Q Two days in one week I’ve seen big rigs eastbound on Interstate 580 between Pleasanton and Livermore in the third lane from the right. What gives? Aren’t they only allowed in the two right lanes? Traffic is bad enough in that area without a slow-moving, fully loaded car carrier.
A And …
Q When I started driving, the two far-right-hand lanes were referred to as the truck lanes. My question is this: Why is the CHP allowing truckers on all Bay Area freeways to use other lanes?
It is unsafe for a number of reasons. It forces slower and elderly drivers out of the right-hand slow lanes into the faster left lanes. All drivers not wanting to be stuck behind slower moving trucks obviously move to the left and sometimes have to cut back across two to three lanes and squeeze between trucks to get to their exit.
Plus, they’re putting undo wear-and-tear on all lanes because of their excess weight. Are they now paying higher taxes because they are turning all lanes into truck lanes?

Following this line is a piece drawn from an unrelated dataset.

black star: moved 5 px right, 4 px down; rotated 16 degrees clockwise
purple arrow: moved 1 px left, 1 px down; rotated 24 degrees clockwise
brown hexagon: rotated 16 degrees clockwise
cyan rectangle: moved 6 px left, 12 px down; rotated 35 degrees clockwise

A No, though they pay 6 cents more a gallon for fuel than do nontruckers. Big rigs are restricted to 55 mph and given access to the right two lanes on roads with four or more lanes in one direction. But Steve-the-CHP-Man says the truck lanes on 580 and a few other Bay Area freeways are not quite so easy to discern:
“Once a driver gets past I-680 on I-580 eastbound there is a constant changing of the number and type of lanes. This would start on I-580 east of I-680 where lanes are reduced to three, allowing trucks into the No. 2 and 3 lanes.
“As you travel farther east there is a constant addition of auxiliary lanes that allow freeway traffic to merge onto the through lanes of I-580 but those lanes terminate at the next exit by being exit only lanes. These auxiliary lanes are not included in the lane count for truck travel.

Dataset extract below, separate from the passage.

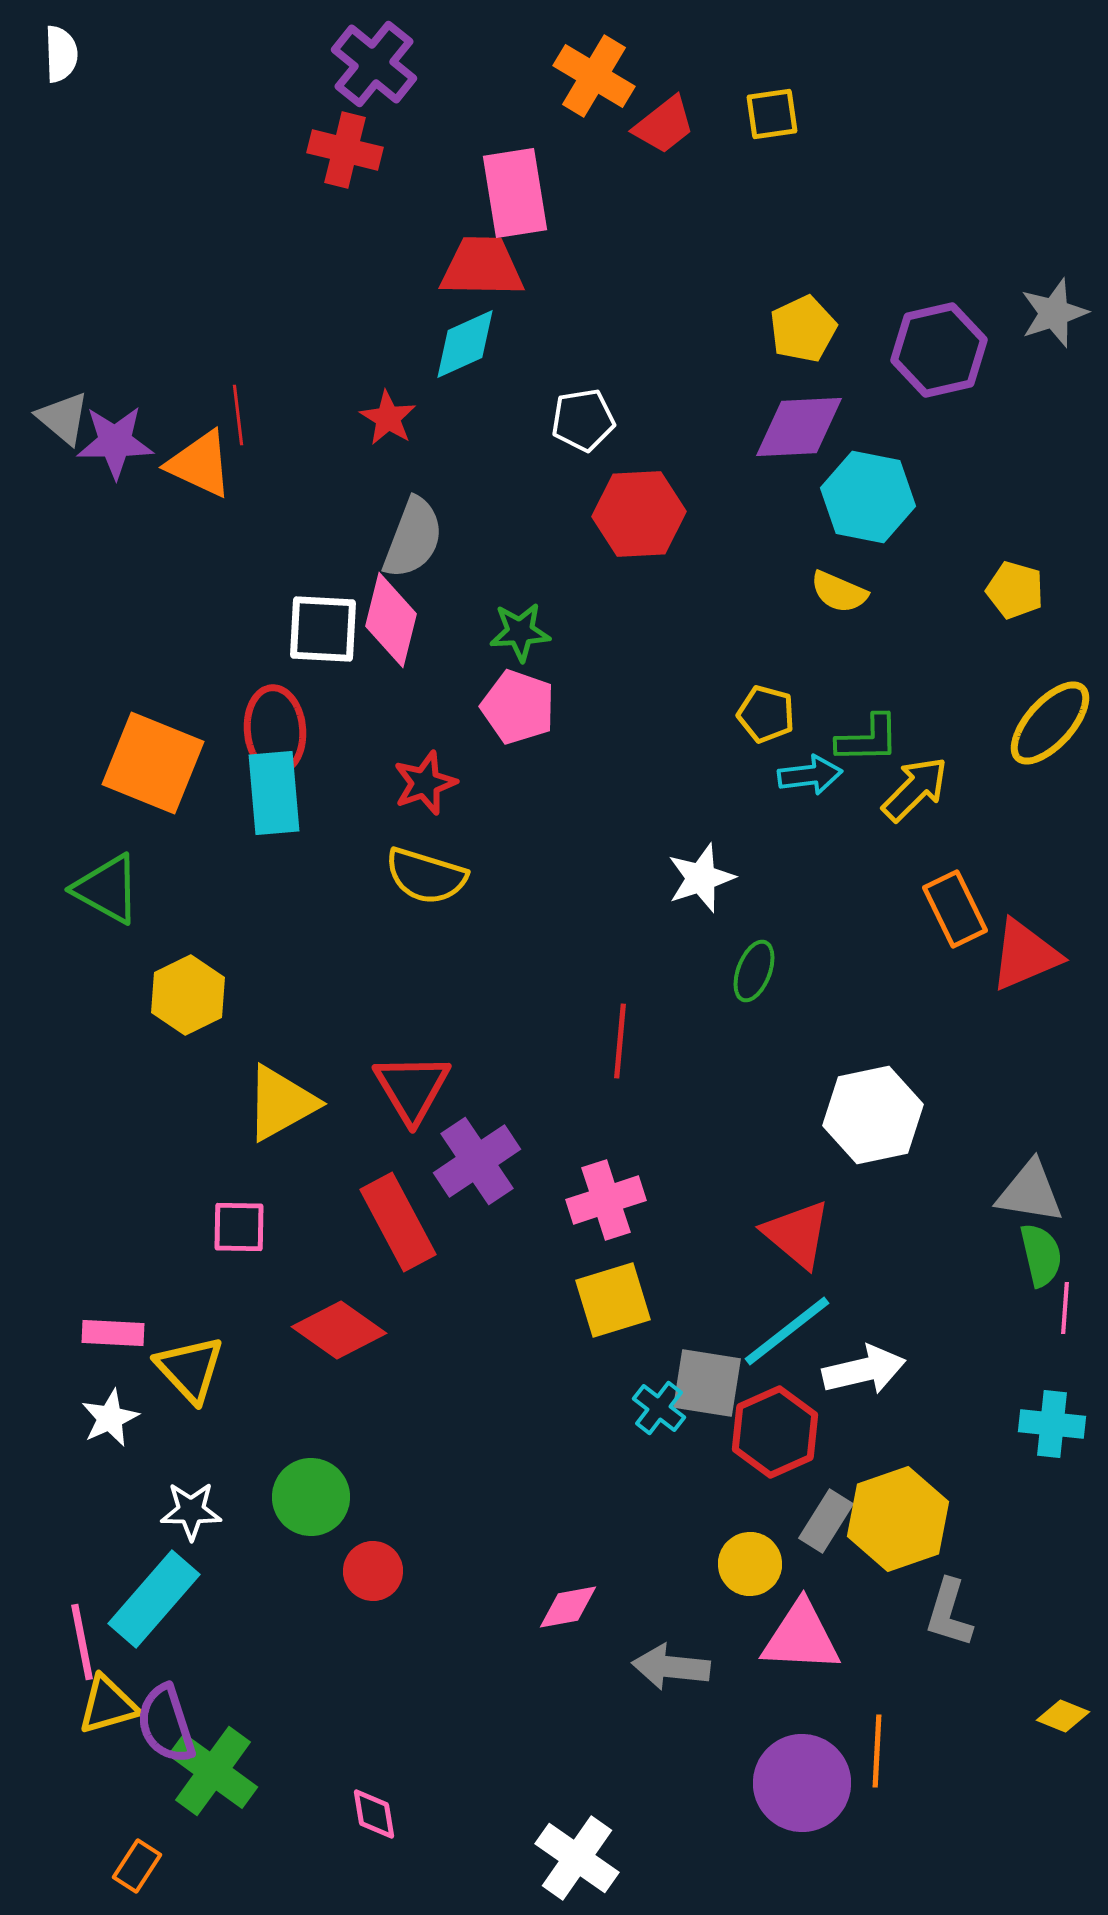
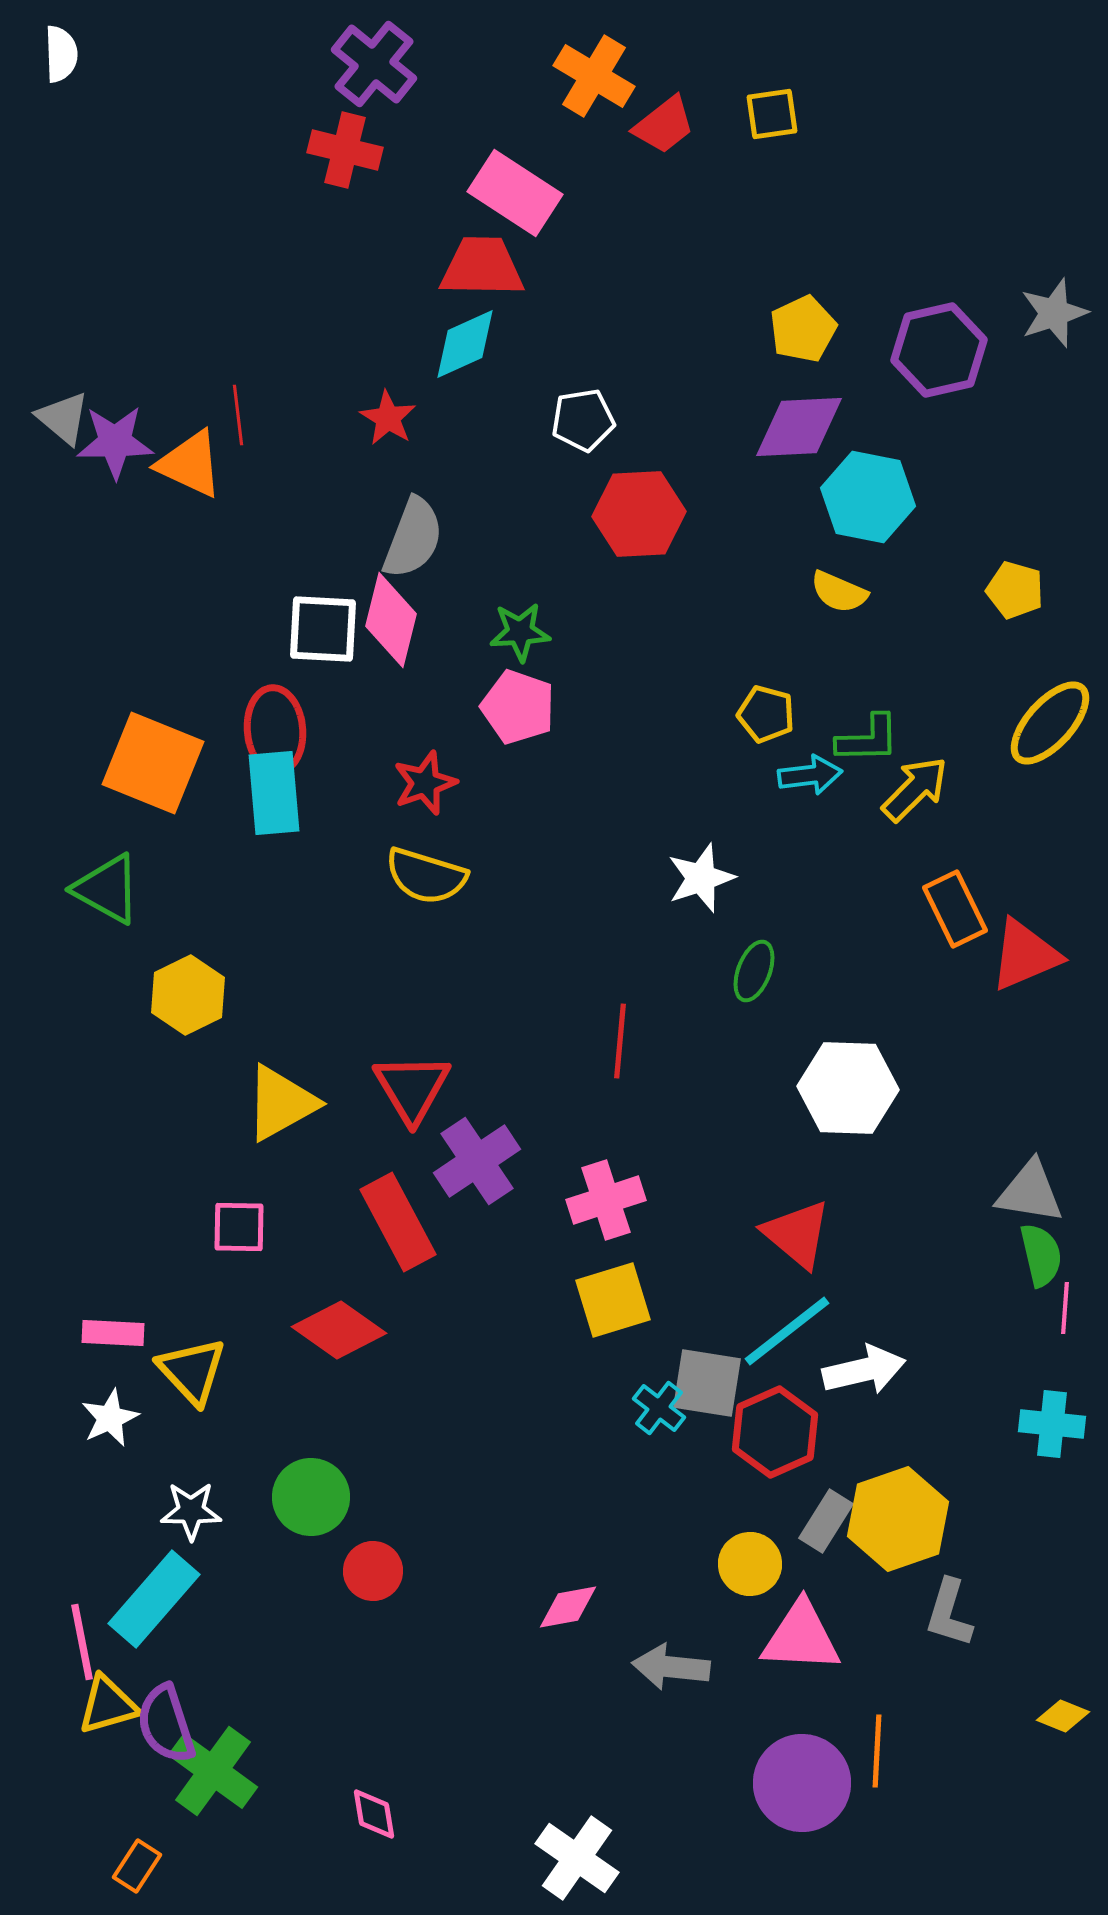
pink rectangle at (515, 193): rotated 48 degrees counterclockwise
orange triangle at (200, 464): moved 10 px left
white hexagon at (873, 1115): moved 25 px left, 27 px up; rotated 14 degrees clockwise
yellow triangle at (190, 1369): moved 2 px right, 2 px down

“So, for example, at the section of freeway between Hopyard Road and Hacienda Drive there are two auxiliary lanes that exit at Hacienda. That would allow trucks to drive as far as the fourth lane from the right lane (two auxiliary lanes plus the two right-most through lanes). There are additional lane terminations and auxiliary lanes as you continue east, but I think you get the picture.

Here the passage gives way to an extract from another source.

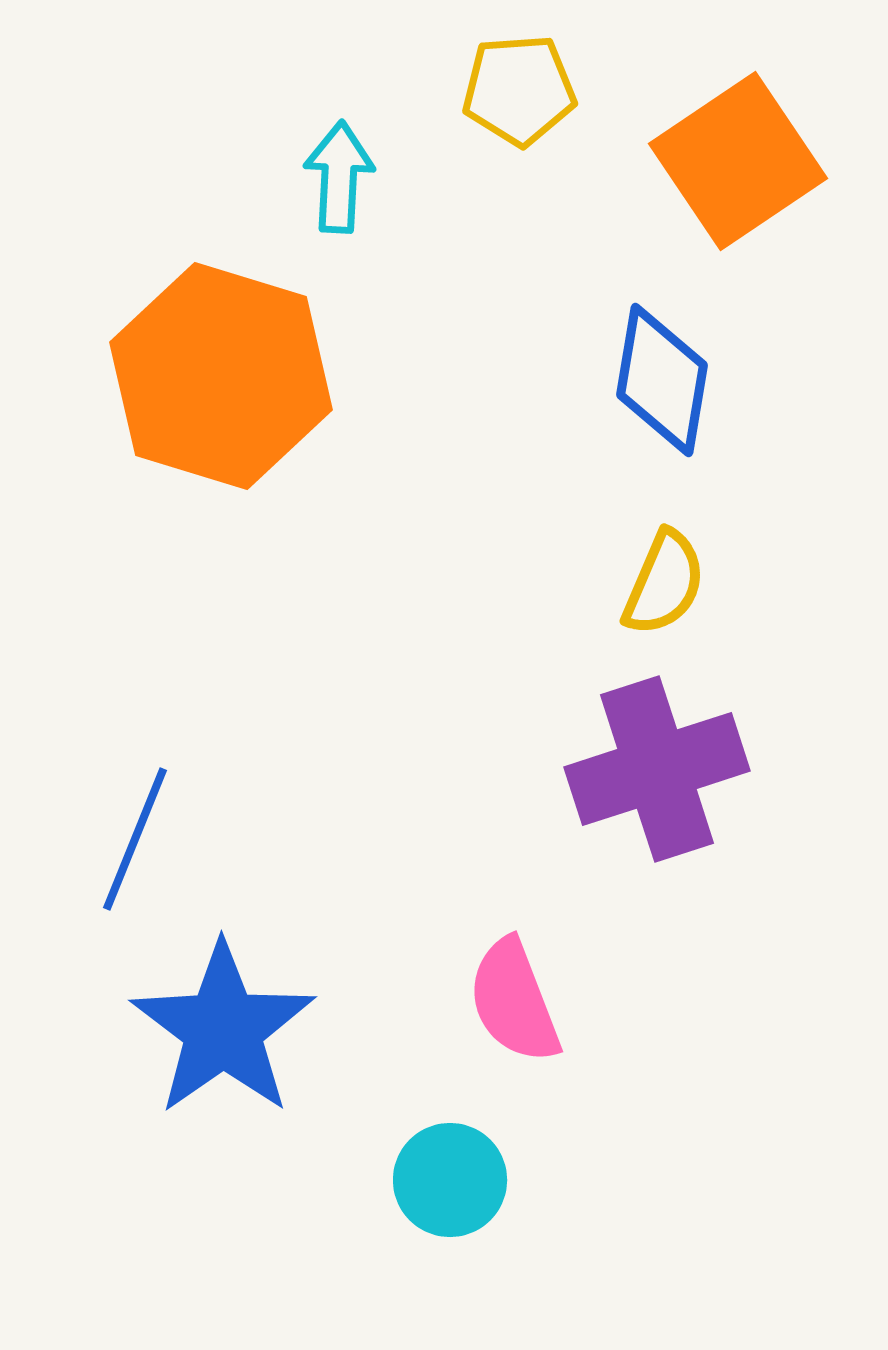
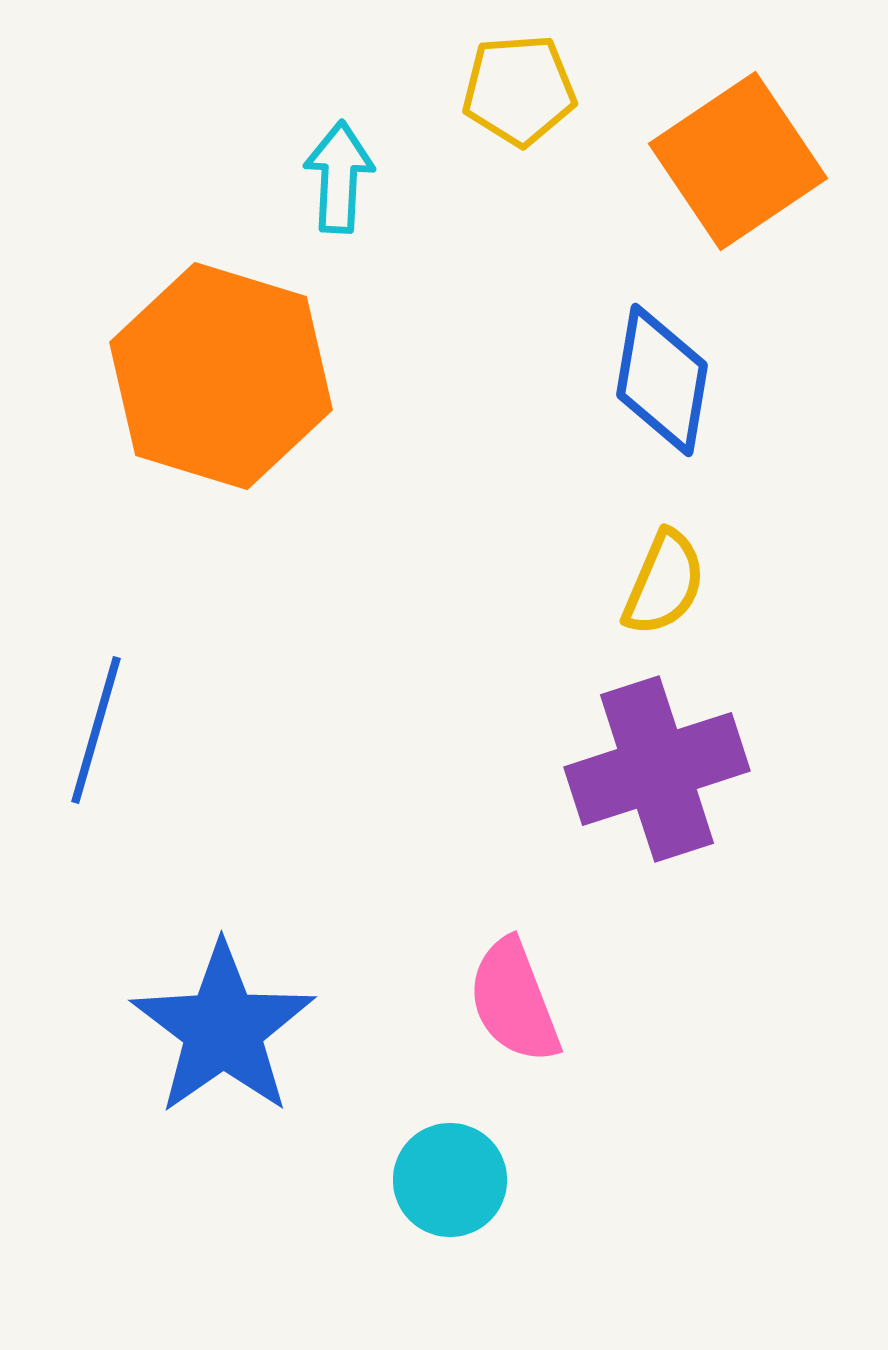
blue line: moved 39 px left, 109 px up; rotated 6 degrees counterclockwise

“As convoluted as this answer seems, in reality, the system works well. It allows exiting traffic to get off the freeway quicker, freeing up space for those continuing, and allows merging traffic time to adjust their speed and more effectively merge into the through traffic lanes. At the same time it keeps all that truck traffic in the through lanes and further away from the merging and exiting vehicles. So for the vast majority of trucks, the drivers are using the correct lane.”
Q The back doors on some semis are made of unpainted metal. Because of this, the doors reflect the morning sun rise. The light is blindingly bright, and it makes it hard to see the road. Are there rules against that?